**TASK INSTRUCTIONS:** Look through the data and write out every line with the word "garage" in it.

Transcribed page contents:
____

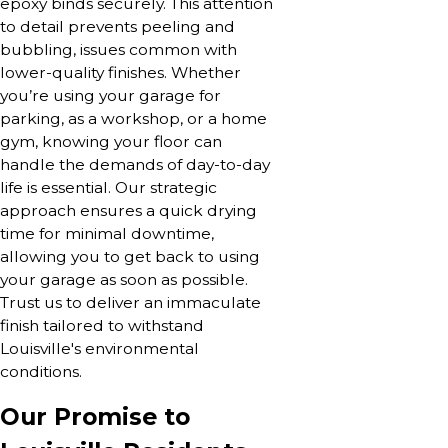
epoxy binds securely. This attention
to detail prevents peeling and
bubbling, issues common with
lower-quality finishes. Whether
you’re using your garage for
parking, as a workshop, or a home
gym, knowing your floor can
handle the demands of day-to-day
life is essential. Our strategic
approach ensures a quick drying
time for minimal downtime,
allowing you to get back to using
your garage as soon as possible.
Trust us to deliver an immaculate
finish tailored to withstand
Louisville's environmental
conditions.
Our Promise to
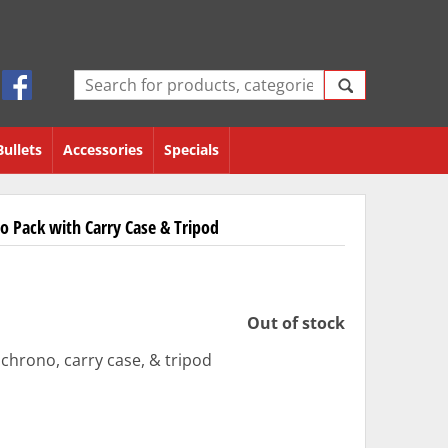
Bullets
Accessories
Specials
o Pack with Carry Case & Tripod
Out of stock
rono, carry case, & tripod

____

**OUTPUT BELOW:**
you’re using your garage for
your garage as soon as possible.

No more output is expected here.